Britain's Prime Minister Boris Johnson meets members of the public during his visits to Doncaster Market, in Doncaster, northern England, on September 13 2019. Preparedness in Britain for a no-deal Brexit remains ‘at a low level’, with logjams at Channel ports threatening to impact drug and food supplies, according to government assessments released this week. Picture: Jon Super/AFP
Britain's Prime Minister Boris Johnson meets members of the public during his visits to Doncaster Market, in Doncaster, northern England, on September 13 2019. Preparedness in Britain for a no-deal Brexit remains ‘at a low level’, with logjams at Channel ports threatening to impact drug and food supplies, according to government assessments released this week. Picture: Jon Super/AFP

Britain is unlikely to run out of essentials such as toilet paper in the event of a no-deal Brexit but some fresh fruit and vegetables could be in short supply and prices might rise, supermarket bosses warned this week.

Retailers John Lewis and the Co-operative Group, as well as the government's reluctant publication of a report late on Wednesday, shed light on what shoppers might expect to find, or not find, on supermarket shelves after October 31.

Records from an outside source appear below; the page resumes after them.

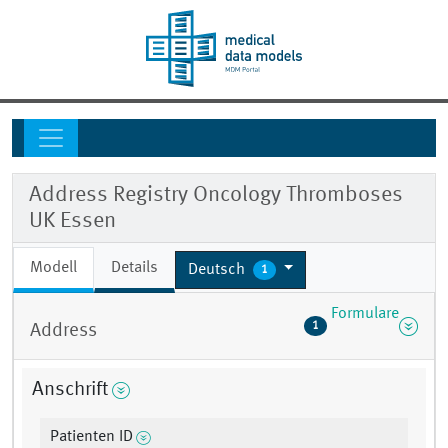
Address Registry Oncology Thromboses
UK Essen
Modell
Details
Deutsch
1
Formulare
1
Address
Anschrift
Patienten ID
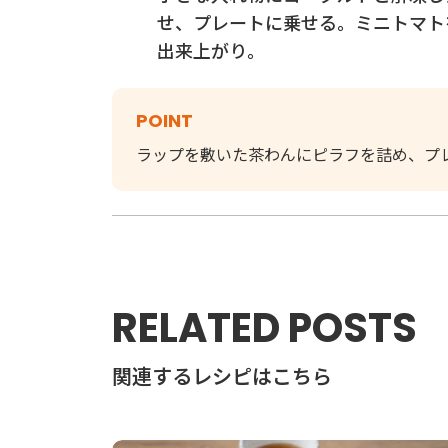
せ、プレートに乗せる。ミニトマト
出来上がり。
POINT
ラップを敷いた茶わんにピラフを詰め、プ
RELATED POSTS
関連するレシピはこちら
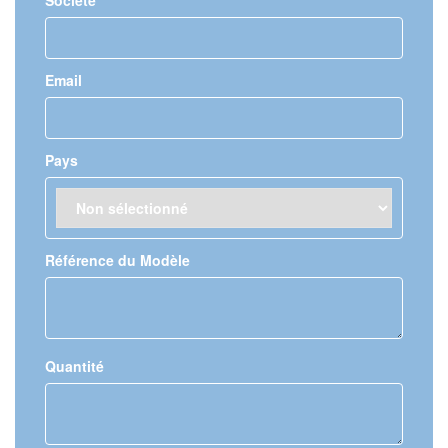
Société
Email
Pays
Référence du Modèle
Quantité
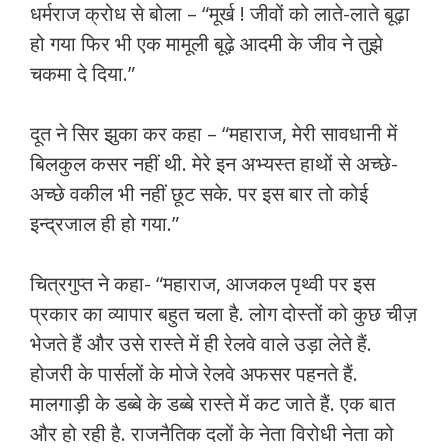
धर्मराज क्रोध से बोला – “मूर्ख ! जीवों को लाते-लाते बूढ़ा
हो गया फिर भी एक मामूली बूढ़े आदमी के जीव ने तुझे
चकमा दे दिया.”
दूत ने सिर झुका कर कहा – “महाराज, मेरी सावधानी में
बिलकुल कसर नहीं थी. मेरे इन अभ्यस्त हाथों से अच्छे-
अच्छे वकील भी नहीं छूट सके. पर इस बार तो कोई
इन्द्रजाल ही हो गया.”
चित्रगुप्त ने कहा- “महाराज, आजकल पृथ्वी पर इस
प्रकार का व्यापार बहुत चला है. लोग दोस्तों को कुछ चीज़
भेजते हैं और उसे रास्ते में ही रेलवे वाले उड़ा लेते हैं.
होजरी के पार्सलों के मोजे रेलवे अफसर पहनते हैं.
मालगाड़ी के डब्बे के डब्बे रास्ते में कट जाते हैं. एक बात
और हो रही है. राजनैतिक दलों के नेता विरोधी नेता को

The government has demanded that supermarkets prepare for a potentially chaotic no-deal Brexit by stockpiling food, but supermarket bosses say it is almost impossible to store fresh food for any length of time and people might not find everything they want on the shelves.

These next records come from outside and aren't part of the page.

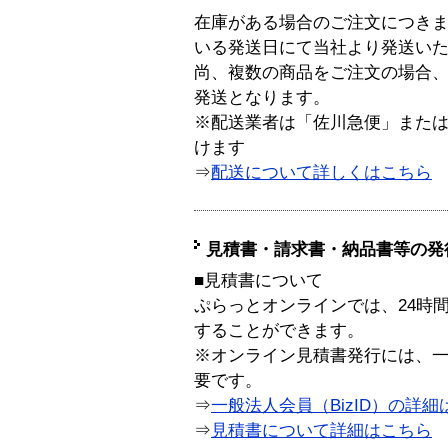
在庫がある場合のご注文につき
いる発送日にて当社より発送い
尚、複数の商品をご注文の場合
発送となります。
※配送業者は「佐川急便」また
けます
⇒
配送について詳しくはこちら
見積書・請求書・納品書等の発
■見積書について
ぷらっとオンラインでは、24時
することができます。
※オンライン見積書発行には、一般
要です。
⇒
一般法人会員（BizID）の詳細
⇒
見積書について詳細はこちら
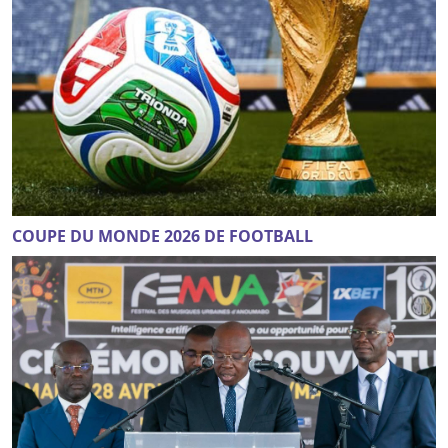
COUPE DU MONDE 2026 DE FOOTBALL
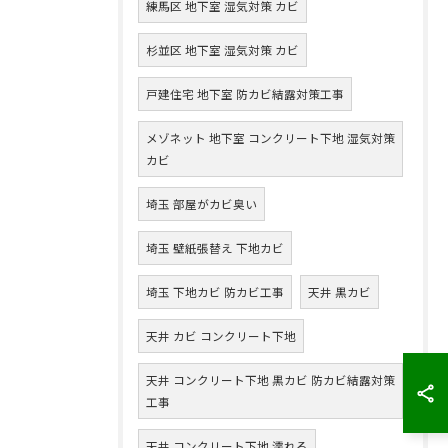
練馬区 地下室 湿気対策 カビ
杉並区 地下室 湿気対策 カビ
戸建住宅 地下室 防カビ結露対策工事
メゾネット 地下室 コンクリート下地 湿気対策
カビ
埼玉 部屋がカビ臭い
埼玉 壁紙張替え 下地カビ
埼玉 下地カビ 防カビ工事
天井 黒カビ
天井 カビ コンクリート下地
天井 コンクリート下地 黒カビ 防カビ結露対策
工事
天井 コンクリート下地 濡れる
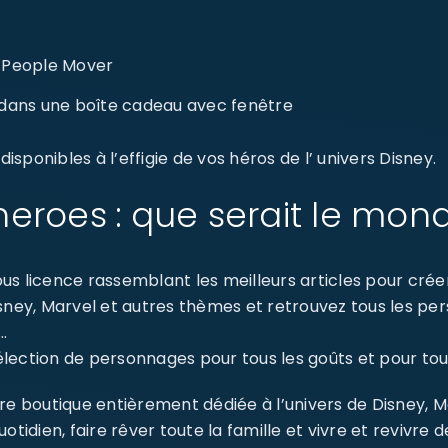
e People Mover
 dans une boîte cadeau avec fenêtre
sponibles à l’effigie de vos héros de l’ univers Disney.
eroes : que serait le mon
s licence rassemblant les meilleurs articles pour créer 
isney, Marvel et autres thèmes et retrouvez tous les p
…
ection de personnages pour tous les goûts et pour tout
re boutique entièrement dédiée à l’univers de Disney, 
dien, faire rêver toute la famille et vivre et revivre 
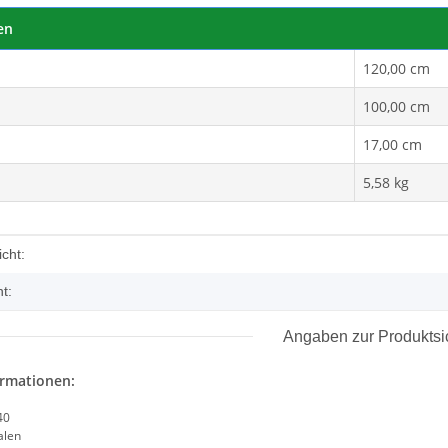
en
120,00 cm
 Bag
100,00 cm
17,00 cm
5,58 kg
enschaft
cht:
t:
Angaben zur Produktsi
ormationen:
40
alen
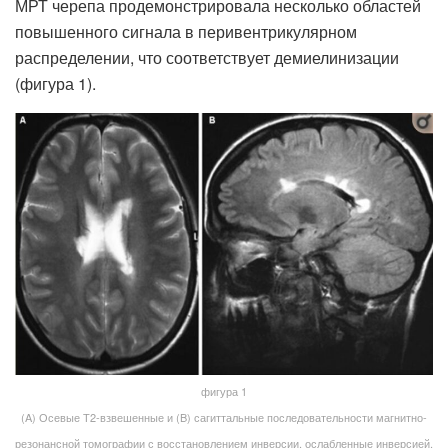
МРТ черепа продемонстрировала несколько областей
повышенного сигнала в перивентрикулярном
распределении, что соответствует демиелинизации
(фигура 1).
фигура 1
(A) Осевые Т2-взвешенные и (B) сагиттальные последовательности магнитно-
резонансной томографии с восстановлением инверсии, ослабленные инверсией,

Steve Murrells, CEO of the Co-op, said it had secured extra storage space but he expected shortages of some fresh foods and subsequent price rises.

"We are very clear on where we think inflation will come through, which will be, in the main, fruit," he said.

"We would be stockpiling the essential items that you would expect. Water, toilet paper, long-life cans."

We would be stockpiling the essential items that you would expect. Water, toilet paper, long-life cans
Steve Murrells, CEO,  Co-op Group

Murrells said that fruit such as apples, pears, blueberries and strawberries might have to be transported more expensively by air freight from the southern hemisphere to avoid congested ports.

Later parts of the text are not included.